In the orthodontist’s office. Walking my kids to school. In meetings. Even while making breakfast. Sometimes it is in my hand before I even know what I’m searching for. Sometimes I tap the screen absent mindedly — looking at my email, a local blogger, my calendar, and Twitter.
I’m not the only one struggling with this very modern compulsion. According to a 2012 survey by the Pew Research Center, 46% of all American adults now own a smartphone — up a whopping 25% from 2011.
And smartphone use can get very heavy. In a study of 1,600 managers and professionals, Leslie Perlow, PhD, the Konosuke Matsushita professor of leadership at the Harvard Business School, found that:
- 70% said they check their smartphone within an hour of getting up.
- 56% check their phone within an hour of going to sleep.
- 48% check over the weekend, including on Friday and Saturday nights.
- 51% check continuously during vacation.
- 44% said they would experience “a great deal of anxiety” if they lost their phone and couldn’t replace it for a week.
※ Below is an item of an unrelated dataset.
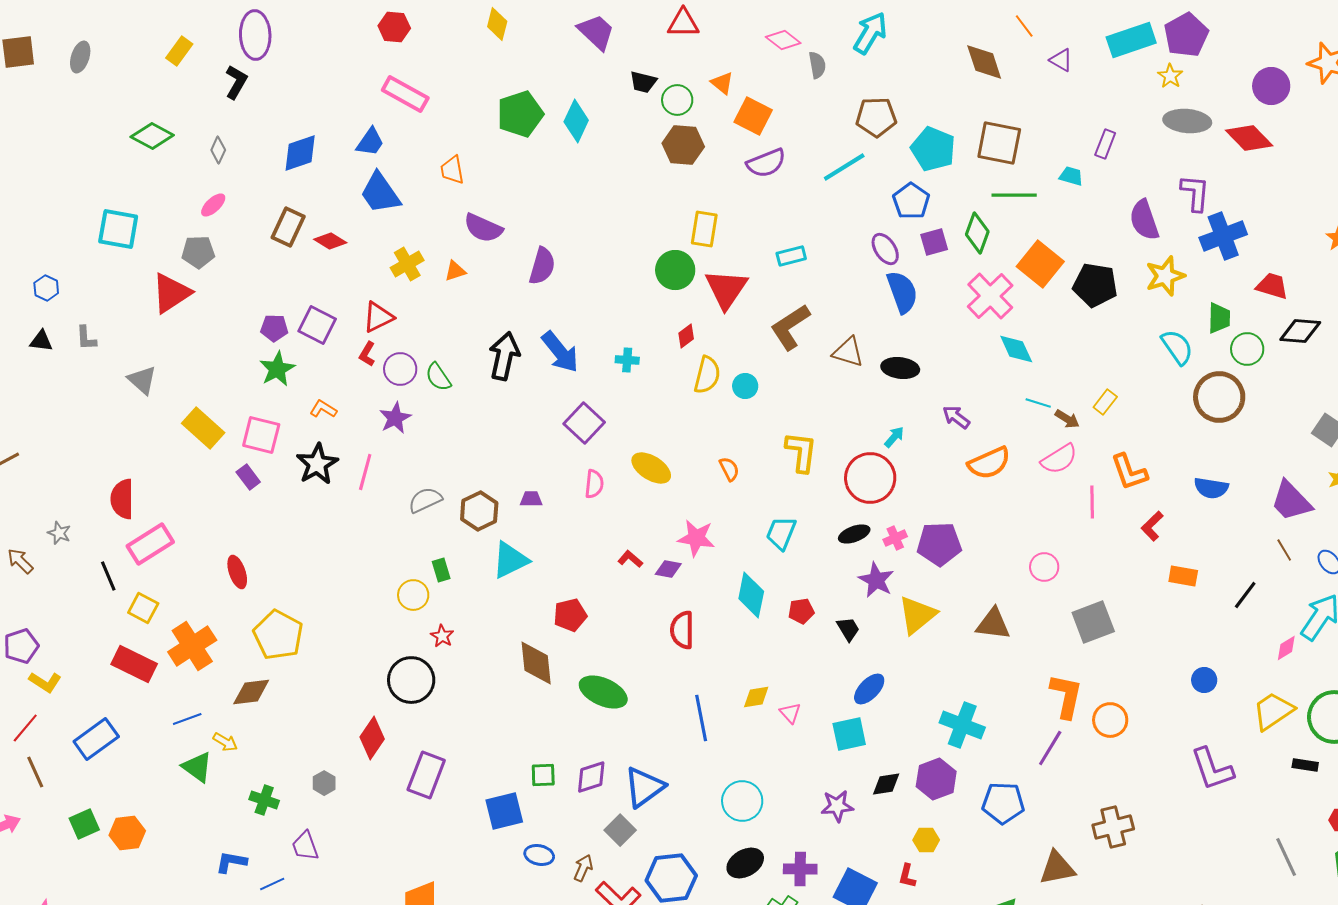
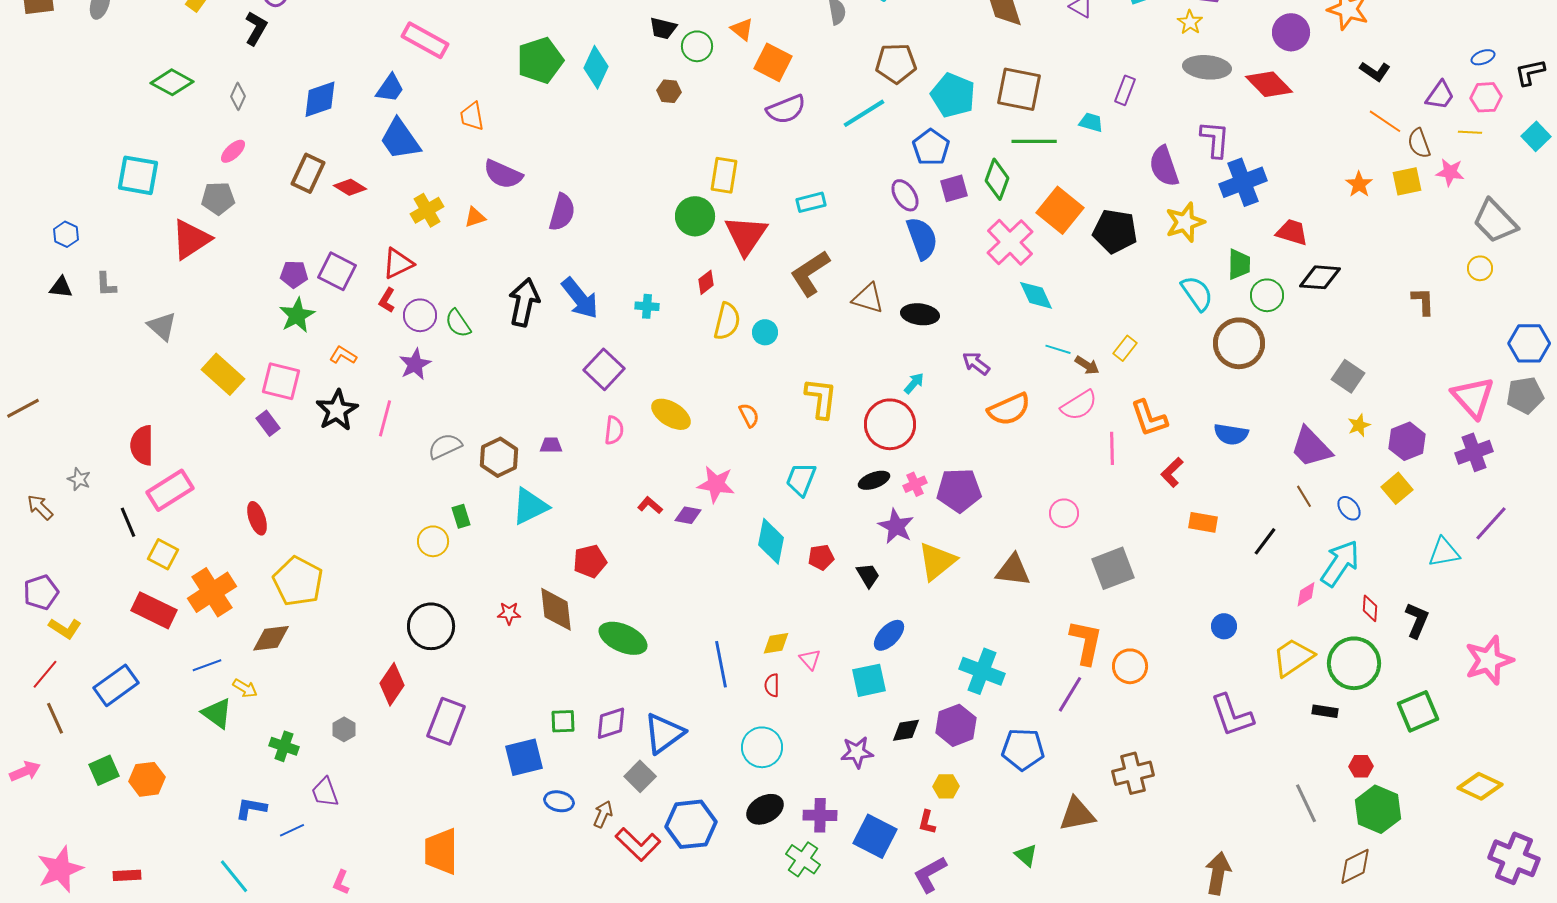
brown hexagon: (683, 145) -> (669, 91), moved, size x0.6
red semicircle: (682, 630) -> (772, 685), moved, size x0.6
red star: (442, 636) -> (509, 613), moved, turned -30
“The amount of time that people are spending with the new technology, the apparent preoccupation, raises the question ‘why?’” says Peter DeLisi, academic dean of the information technology leadership program at Santa Clara University in California. “When you start seeing that people have to text when they’re driving, even though they clearly know that they’re endangering their lives and the lives of others, we really have to ask what is so compelling about this new medium?”